While balcony container gardeners enjoy their small-space urban gardens, sometimes a few container plants on an apartment balcony above a busy street just isn’t peaceful enough. Balcony gardeners might not be able to have a peaceful, large garden, but there are public gardens and arboretums near every major city. Don’t just fawn over pictures of luxurious gardens, get out there and enjoy a day at a public garden! You may even bring some gardening inspiration home to your own balcony container garden.
If you live in or are visiting the San Francisco, Calif., area, why not visit the San Francisco Conservatory of Flowers?
- Located in San Francisco’s Golden Gate Park, the Victorian greenhouse is the oldest wood and class conservatory in North America and is a historical landmark (it was built in 1878 for $30,000). It fell into disrepair and was restored for $25 million from 1999 to 2003.
- The Conservatory has a 60-foot-tall center dome that weighs 14.5 tons, and the 26,000-square-foot building has a total of 16,800 window panes weighing 25 tons.
- The Conservatory of Flowers is divided into five main exhibits housing 1,700 plant species. Displays include Special Exhibits, Potted Plants, Lowland Tropics, Highland Tropics and Aquatic Plants.
- The Highland Tropics gallery is a cool-temperature exhibit of mountain trees, ferns and orchids. The Conservatory of Flowers is only one of four institutions in the united States to display a Highland Tropics exhibit. The Lowland Tropics exhibit, on the other hand, is warm and steamy. This exhibit is home to the Conservatory’s oldest plants, including the 100-year-old giant Imperial Philodendron known as ‘Phil.’
- The Potted Plants Gallery at the San Francisco Conservatory of Flowers can serve as great inspiration for balcony container gardeners living in or visiting the Bay Area. Rare flowering plants grow out of colorful and unique containers, including an urn from San Francisco’s 1915 Panama-Pacific International Exposition, copper containers from India, Javanese palm pots and so much more.
- A corpse flower (Amorphophallus titanum) bloomed in May 2005, which attracted more than 16,000 visitors.

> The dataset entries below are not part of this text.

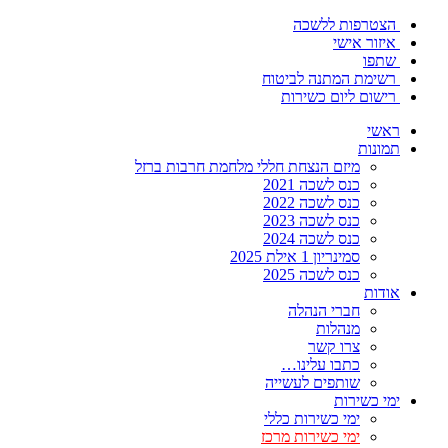
הצטרפות ללשכה
איזור אישי
שתפו
רשימת המתנה לביטוח
רישום ליום כשירות
ראשי
תמונות
מיזם הנצחת חללי מלחמת חרבות ברזל
כנס לשכה 2021
כנס לשכה 2022
כנס לשכה 2023
כנס לשכה 2024
סמינריון 1 אילת 2025
כנס לשכה 2025
אודות
חברי הנהלה
מנהלות
צרו קשר
כתבו עלינו…
שותפים לעשייה
ימי כשירות
ימי כשירות כללי
ימי כשירות מרכז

The flower, which smells like rotting flesh, to bloom. The flower can grow as high as 10 feet tall and reach a diameter of 4 feet. Sometimes these flowers never bloom, and if they do, the blooms only last for a few days.
- Before your visit, check the website to see what’s currently in bloom at the Conservatory of Flowers.
- The Conservatory of Flowers has five exhibit spaces that can be rented for special events, including weddings and other events.
- Visit the Conservatory of Flowers' website’s Upcoming Events section to see what special events are coming up, including workshops, theater performances, special exhibits and more.
San Francisco Conservatory of Flowers Quick Info
100 John F Kennedy Dr San Francisco, CA 94118
$7 adults, $5 for seniors, students with ID and children 12 to 17, $2 children 5 to 11 (San Francisco residents get reduced admission with proof of residency). Free admission on the first Tuesday of each month.
Open 10am to 4:30pm Tuesday to Sunday. Closed Mondays except Memorial Day and Labor Day. Closed Thanksgiving, Christmas Eve, Christmas Day, New Years Eve and New Years Day.